You are viewing a plain text version of this content. The canonical link for it is here.
Posted to issues@lucene.apache.org by "Robert Muir (Jira)" <ji...@apache.org> on 2019/12/02 22:11:01 UTC
[jira] [Created] (SOLR-13993) sandbox velocity template render
Robert Muir created SOLR-13993:
----------------------------------
Summary: sandbox velocity template render
Key: SOLR-13993
URL: https://issues.apache.org/jira/browse/SOLR-13993
Project: Solr
Issue Type: Improvement
Security Level: Public (Default Security Level. Issues are Public)
Reporter: Robert Muir
This thing seems dangerous :)
Making the whole solr secure is a whole nother thing: (see e.g. SOLR-13991 and we haven't even gotten started). Its pretty difficult to convert whole large app to work securely.

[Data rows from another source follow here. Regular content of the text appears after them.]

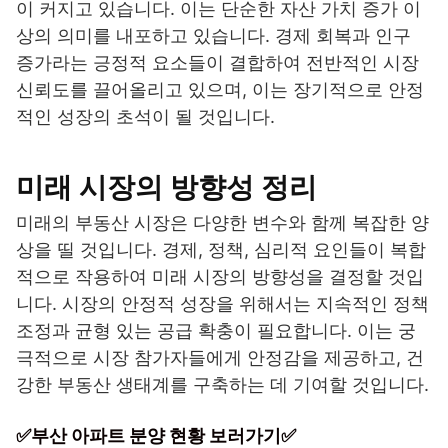
이 커지고 있습니다. 이는 단순한 자산 가치 증가 이
상의 의미를 내포하고 있습니다. 경제 회복과 인구
증가라는 긍정적 요소들이 결합하여 전반적인 시장
신뢰도를 끌어올리고 있으며, 이는 장기적으로 안정
적인 성장의 초석이 될 것입니다.
미래 시장의 방향성 정리
미래의 부동산 시장은 다양한 변수와 함께 복잡한 양
상을 띨 것입니다. 경제, 정책, 심리적 요인들이 복합
적으로 작용하여 미래 시장의 방향성을 결정할 것입
니다. 시장의 안정적 성장을 위해서는 지속적인 정책
조정과 균형 있는 공급 확충이 필요합니다. 이는 궁
극적으로 시장 참가자들에게 안정감을 제공하고, 건
강한 부동산 생태계를 구축하는 데 기여할 것입니다.
✅부산 아파트 분양 현황 보러가기✅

It is going to take time.
In the meantime, if we have things that might do something dangerous, and security manager is enabled, we can put them into a special little sandbox and throw away the key: for example we can intentionally discard permissions we don't need so they can't launch stuff, if we really don't trust them, we can start filtering what classes classloader will load.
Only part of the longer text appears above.